* _Problem to solve_
Print each record exactly as it appears, but drop the images.

(Saved entries)
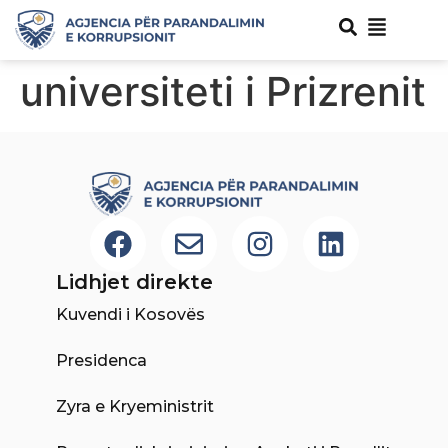
universiteti i Prizrenit
Lidhjet direkte
Kuvendi i Kosovës
Presidenca
Zyra e Kryeministrit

* _Response to this exercise_
universiteti i Prizrenit
Lidhjet direkte
Kuvendi i Kosovës
Presidenca
Zyra e Kryeministrit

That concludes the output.